Today seems to be the day where I am bombarded by conversation, readings and experiences of those who follow hiding their heartbreaks to their fellow christ followers.  Why?  Because they know they will be judged.

Miscarraiges, debt, death of children, suicide, marital struggles all neatly hidden away beneath a neat facade, or perhaps not so neat, but a facade nonetheless.  Because I wasn’t raised in the church I didn’t know that that “judge unto others because they will judge unto you” was an unspoken understanding of being in most fellowship.  I genuinely believed that if one engaged deeply in a faith community-in service, in generosity, in loyalty, supporting others, than one would in kind receive support.  As a singleton I didn’t factor the need of this as much as when I grew a family of my own.

A beloved friend lost twin daughters within weeks after their birth due to a genetically caused enzyme disfunction.  This sack cloth and ashes loss, this unthinkable grief, he mentioned to me, was met by some within the fellowship with the comment that it may be because their is sin in his life.  Leave it to the fellowship of christ to bestow the death knell of faith.

My own instance was the loss of a son by suicide, the depth of which was compounded by grieving details.  I can only shake my head at the response his sister received, that it was part of God’s perfect plan… a response not only insufficient but ineffably and pit of eternity inappropriate.  I can forgive the 14-year olds more easily than I could forgive others.

There are so many of these stories I can only imagine that these pains we inflict in places where we have sought comfort, healing and support would compose an endless litany that looked like those who are fairly content to practice their faith away from the judging eyes of others in fellowship.

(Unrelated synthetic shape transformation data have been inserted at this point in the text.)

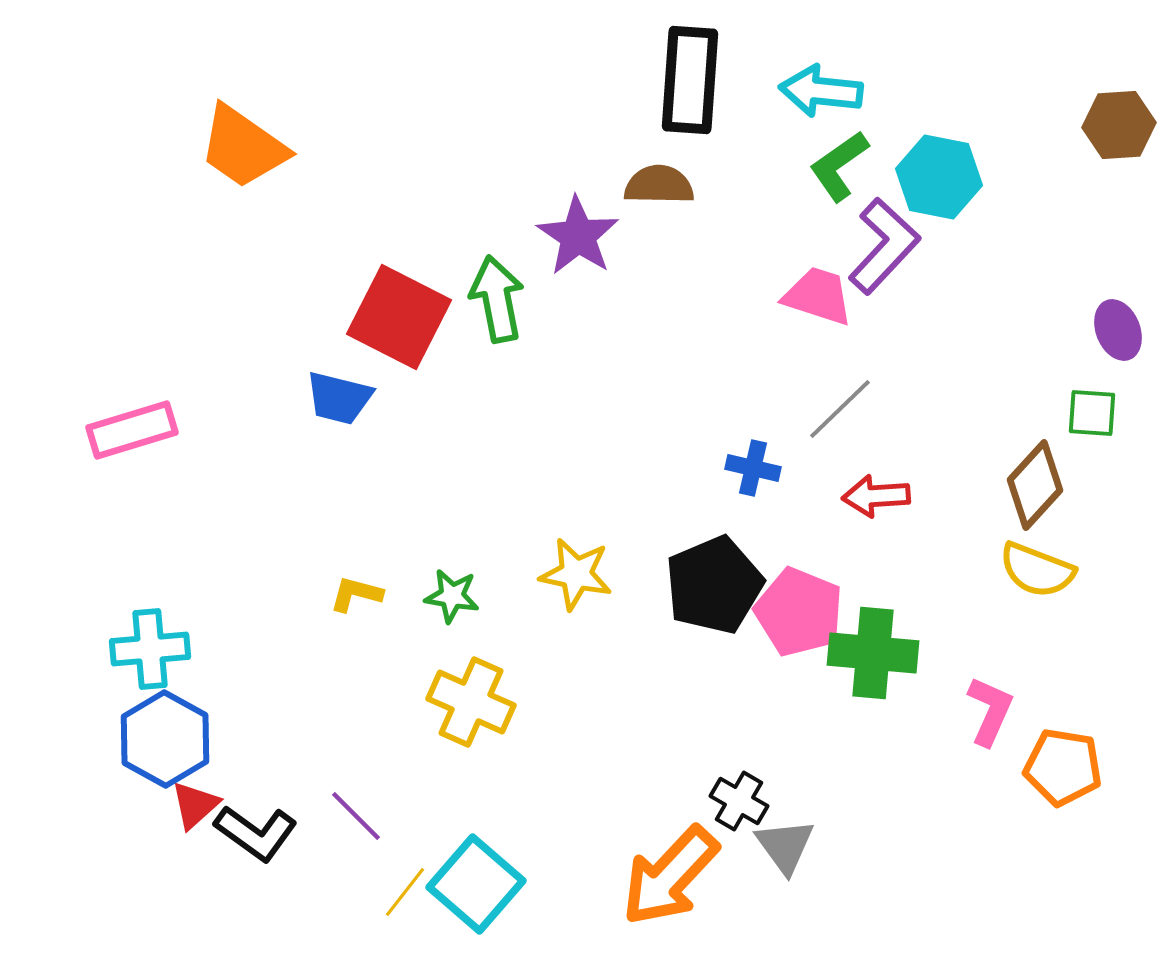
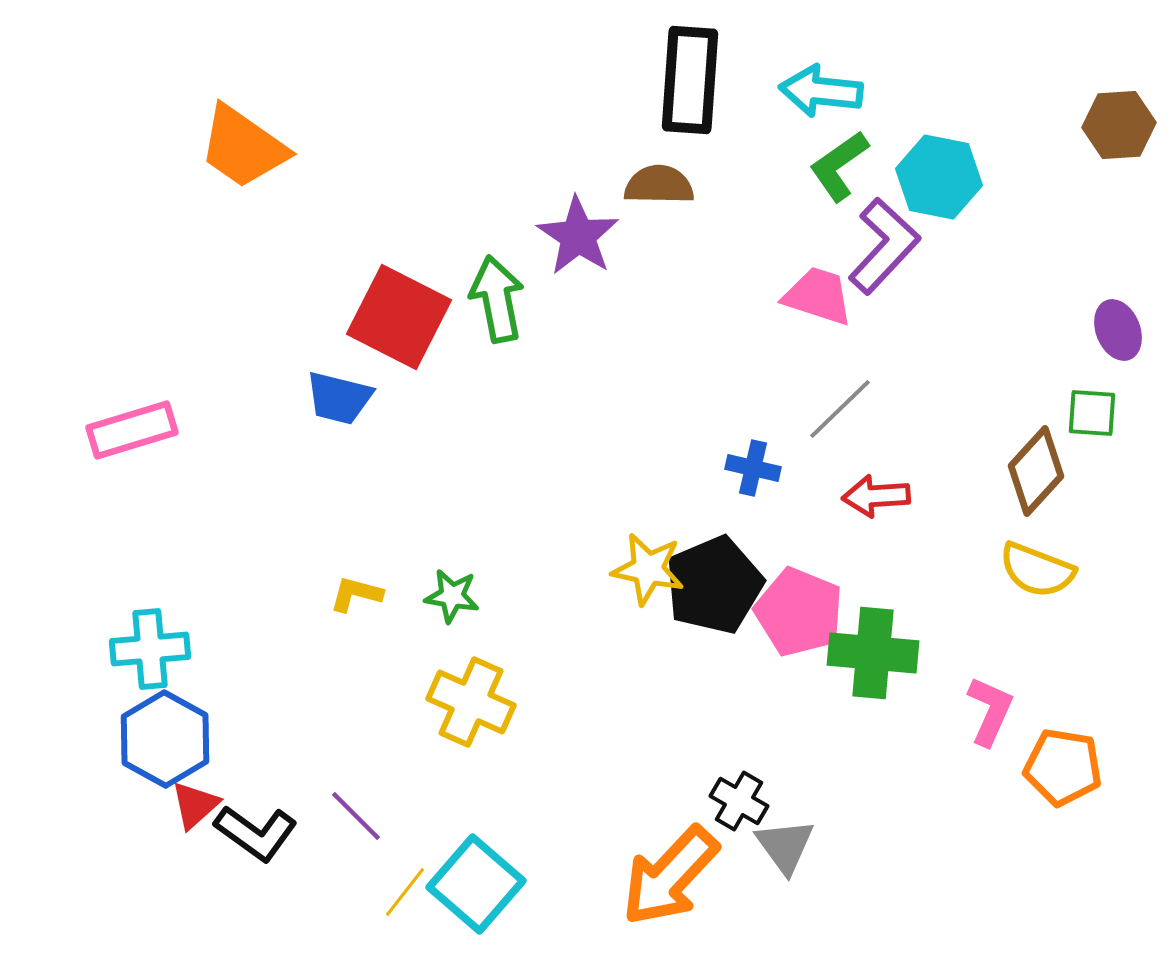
brown diamond: moved 1 px right, 14 px up
yellow star: moved 72 px right, 5 px up
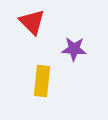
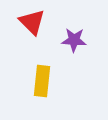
purple star: moved 9 px up
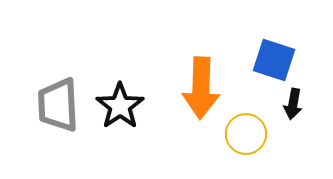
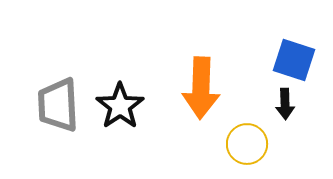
blue square: moved 20 px right
black arrow: moved 8 px left; rotated 12 degrees counterclockwise
yellow circle: moved 1 px right, 10 px down
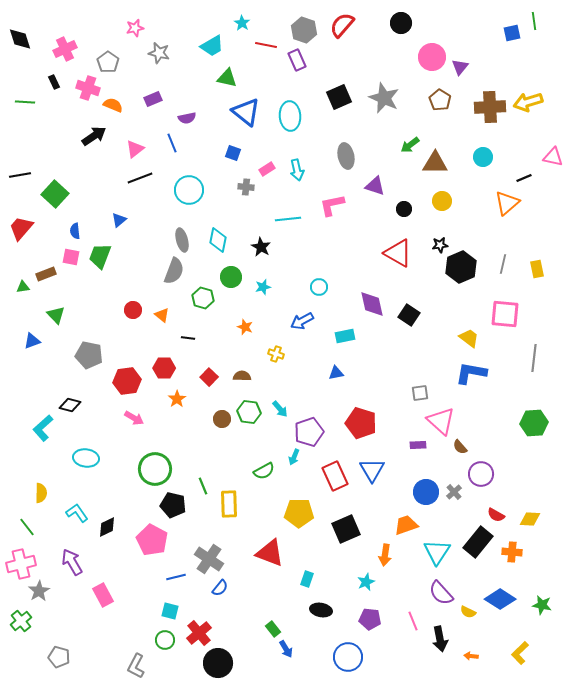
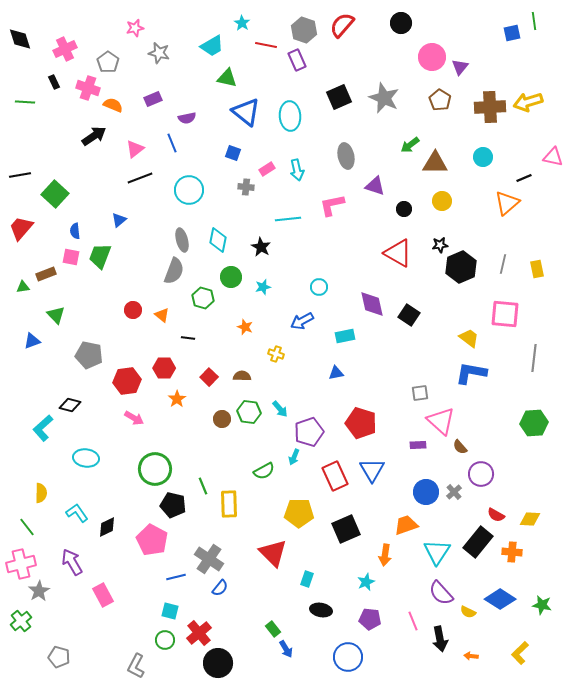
red triangle at (270, 553): moved 3 px right; rotated 24 degrees clockwise
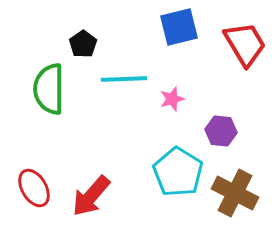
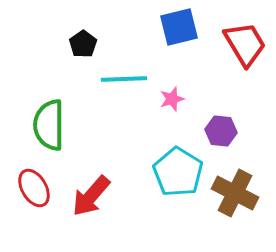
green semicircle: moved 36 px down
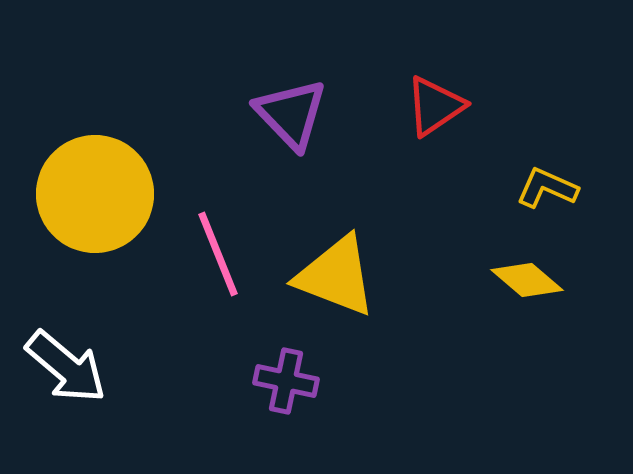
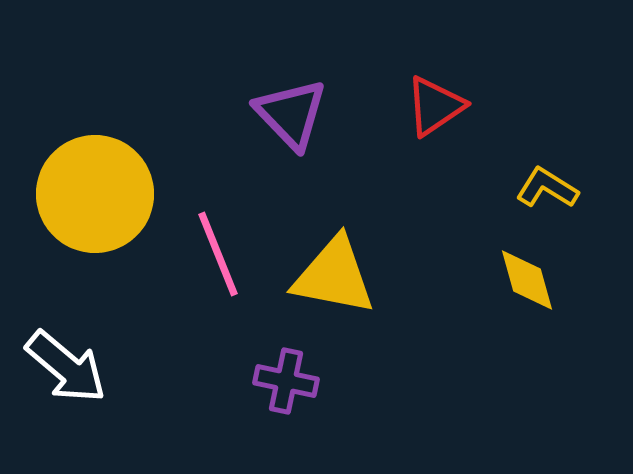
yellow L-shape: rotated 8 degrees clockwise
yellow triangle: moved 2 px left; rotated 10 degrees counterclockwise
yellow diamond: rotated 34 degrees clockwise
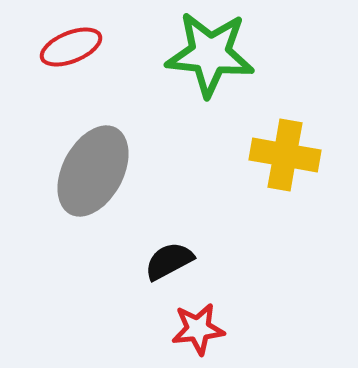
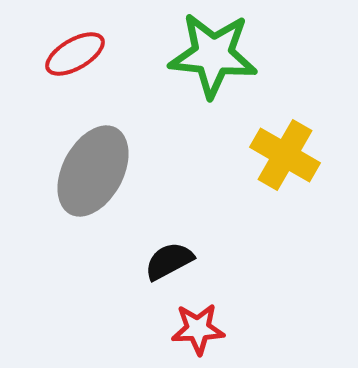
red ellipse: moved 4 px right, 7 px down; rotated 8 degrees counterclockwise
green star: moved 3 px right, 1 px down
yellow cross: rotated 20 degrees clockwise
red star: rotated 4 degrees clockwise
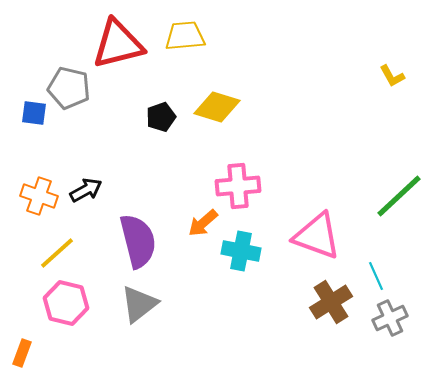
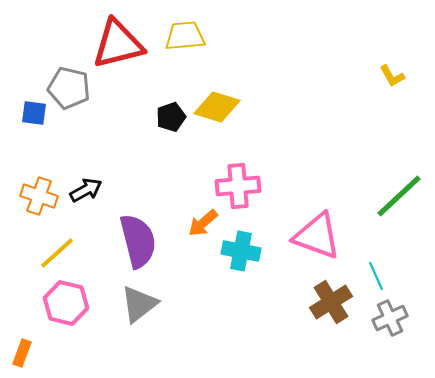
black pentagon: moved 10 px right
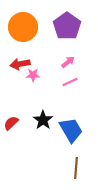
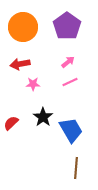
pink star: moved 9 px down
black star: moved 3 px up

There is a book I have not read.  It is called “They like Jesus, but not the church”.  I haven’t read it, but I feel like I already know what is inside of it.

More forward to the point is:  why?  why are our churches suffering from this?  why are those within the church not taking more seriously the bearing of each others burdens?  Why has the response to pain become judgement?  Why are people hiding their heartaches in the one place that should be where they can lay down their burdens?

I am aware I am painting with broad strokes.  I am aware that as soon as making this grand proclamation I have painted every church everywhere with the same color, and the truth is never so monochromatic.  So let’s be more specific.  I only know about churches in America.  I only know about Protestant churches.  I only know about Evangelical churches (though I am not sure I have ever fully signed up for evangelicalism).  In the interest of nuance, I am not talking about any faith community outside of American Evangelical Protestantism.

Perhaps as surely as the dying off of species in natural selection it will become clear that this species of Christian has these particular characteristics:  tendencies toward pious, unintended duplicitousness, sincerity, honoring of select populations, group think and a haven for those who want more than anything to either display or attain moral advancement.

Ouch!  did I just write those rapier words of judgement?  yes, and it felt rather gratifying, thank you.

So as far as the question of why, it is not hard to imagine why in the place where the burdens are meant to be laid to rest, instead, they are heaped with the complexity of judgement and distance. I explain to my children that we always can feel a little taller when we stand on someone else’s head or heart, and that is why it is very common to find judginess.  It operates, I suspect, in the unconscious.  In the need for people to feel better about themselves because many of us deal with a voice inside that speaks self-condemnation.  Oh what a relief to dispense that condemnation with a few inches of moral one upping.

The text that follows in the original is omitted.